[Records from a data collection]
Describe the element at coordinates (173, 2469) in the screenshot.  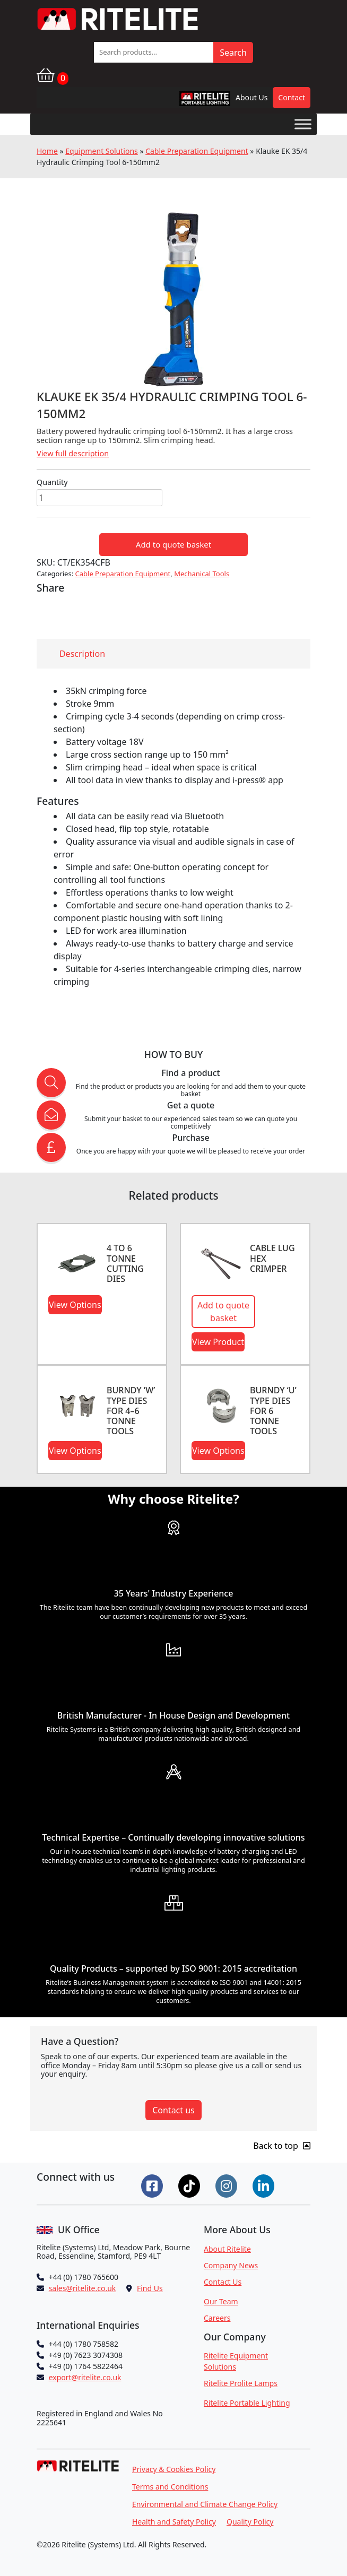
I see `Privacy & Cookies Policy` at that location.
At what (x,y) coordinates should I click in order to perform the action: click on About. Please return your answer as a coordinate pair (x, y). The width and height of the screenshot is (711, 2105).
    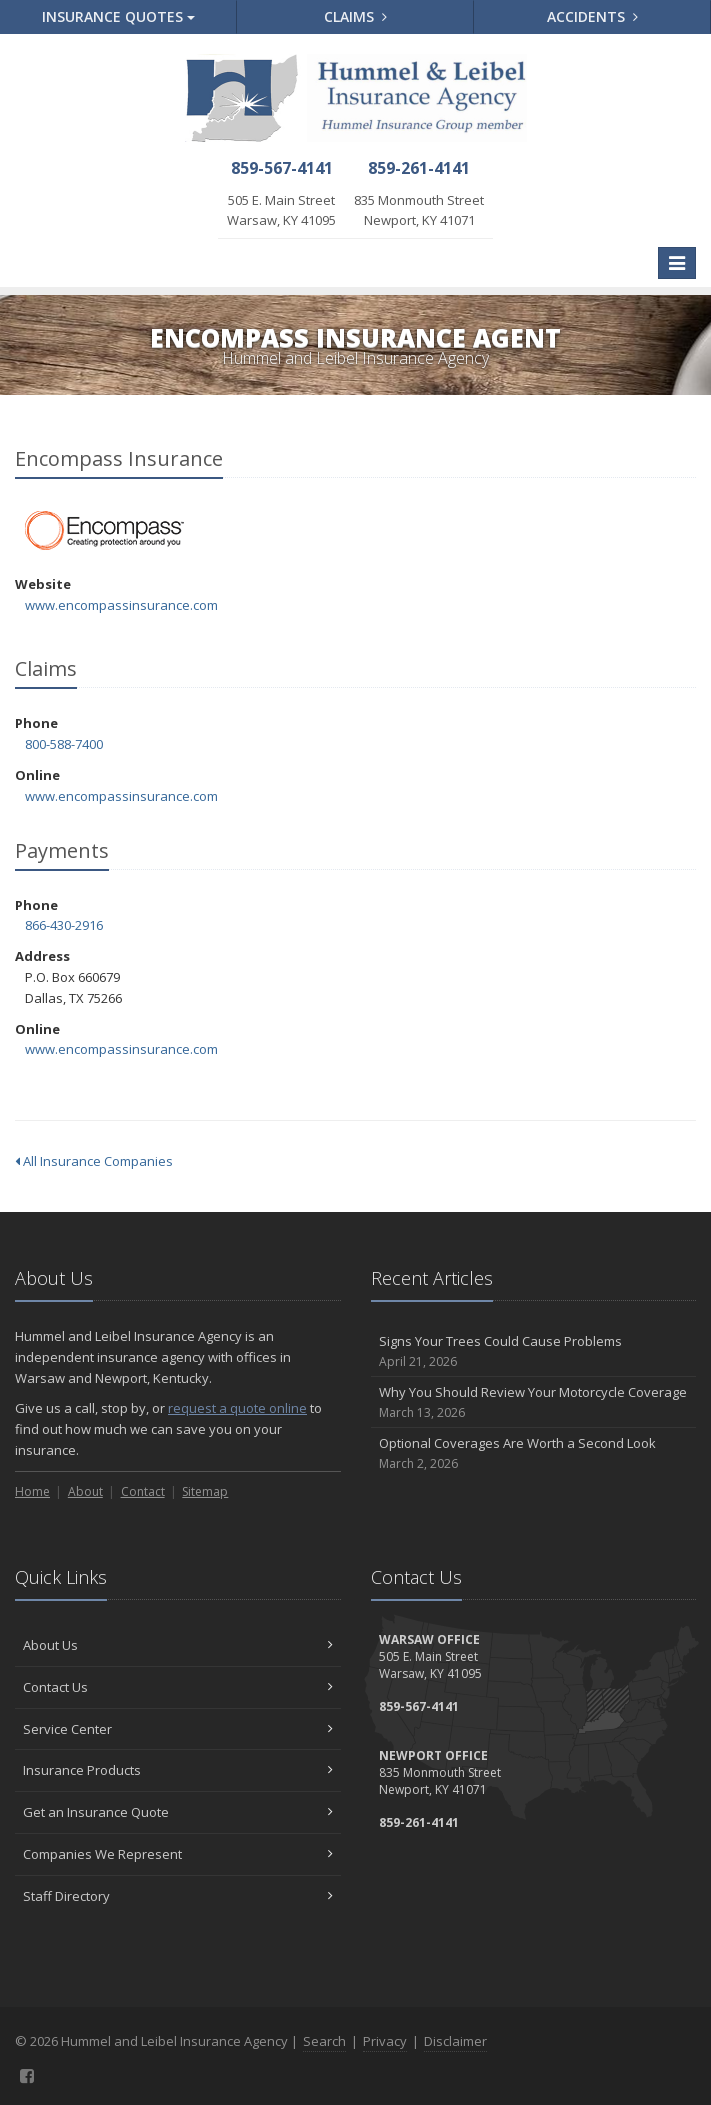
    Looking at the image, I should click on (85, 1491).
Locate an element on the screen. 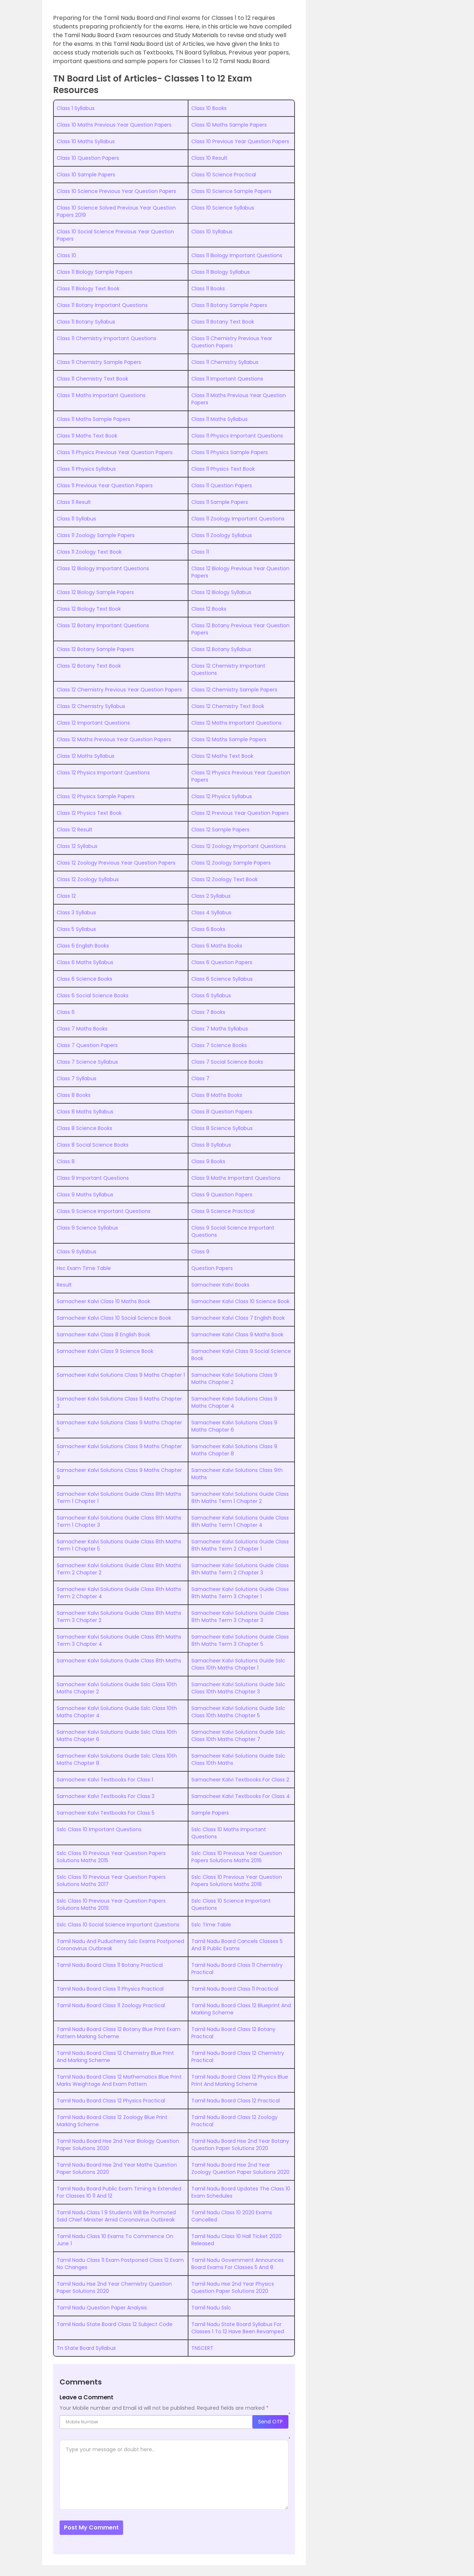 Image resolution: width=474 pixels, height=2576 pixels. Samacheer Kalvi Solutions Guide Class 8th Maths Term 1 Chapter 2 is located at coordinates (240, 1497).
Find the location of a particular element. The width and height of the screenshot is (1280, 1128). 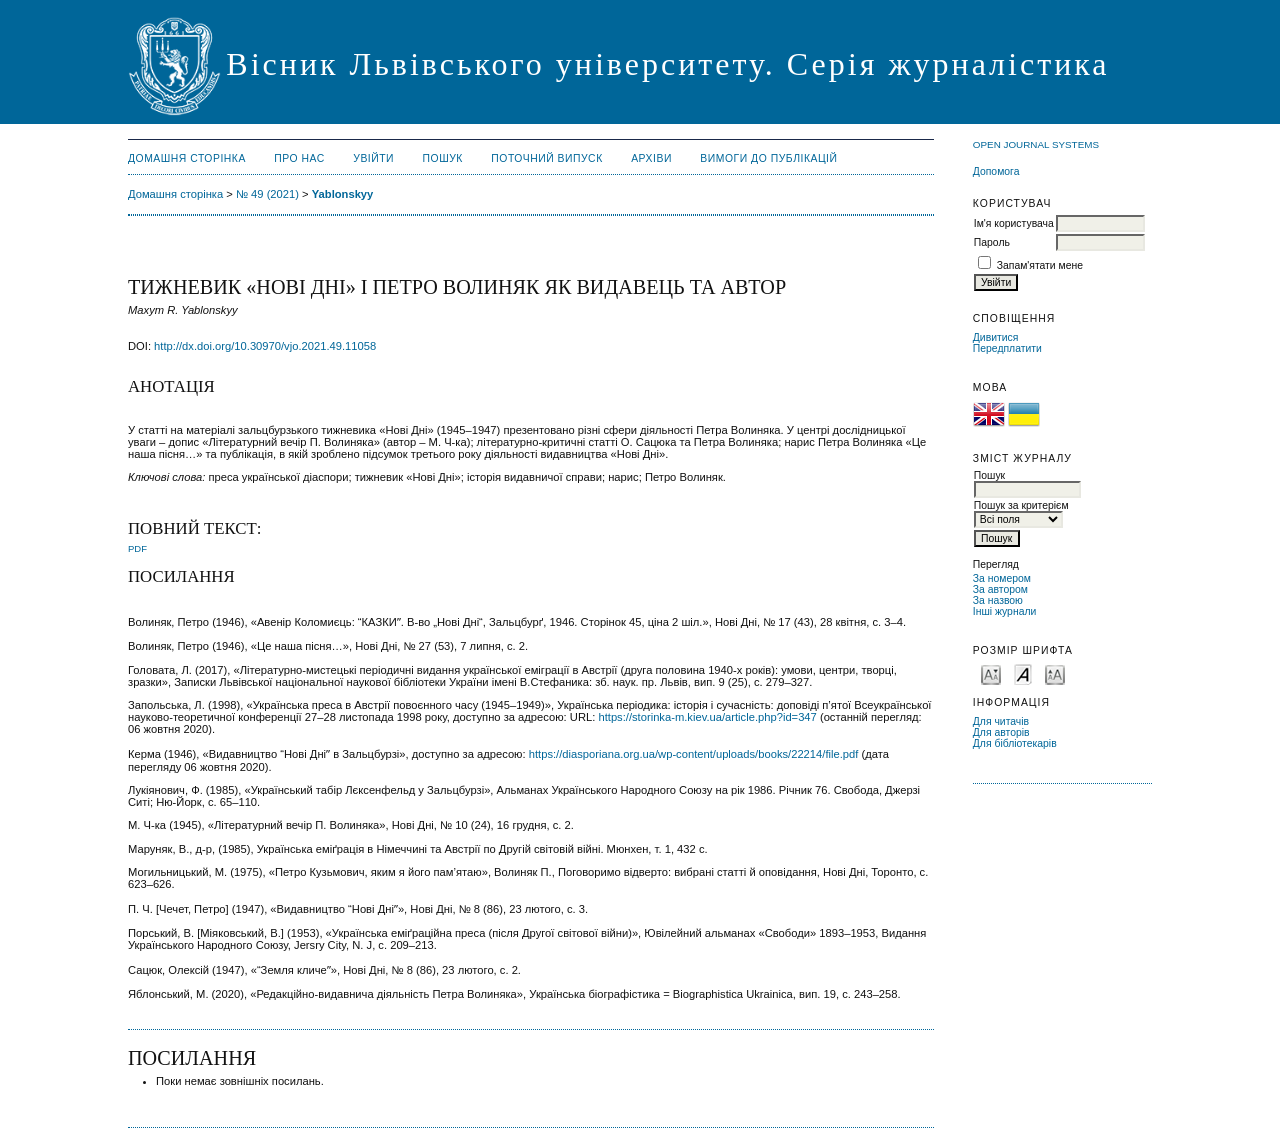

Для авторів is located at coordinates (1001, 732).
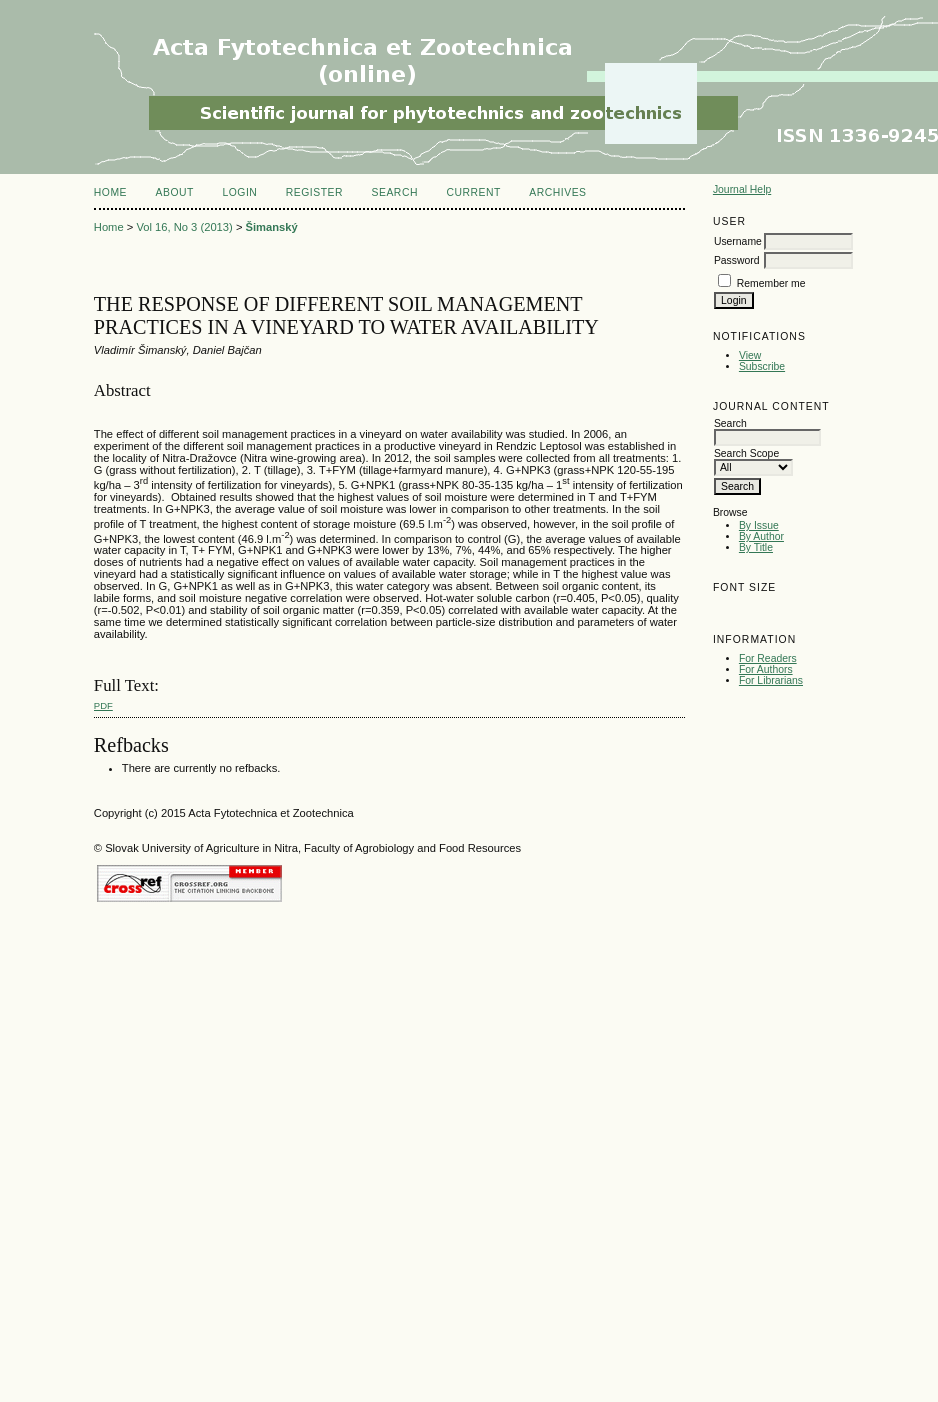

**What the task asks**:
Please output exactly the lines from the line containing "Find the location" through the last line of the records above, both included, and leave out any pictures.

**Response area**:
Find the location of a particular element. The width and height of the screenshot is (1280, 1128). 

Для авторів is located at coordinates (1001, 732).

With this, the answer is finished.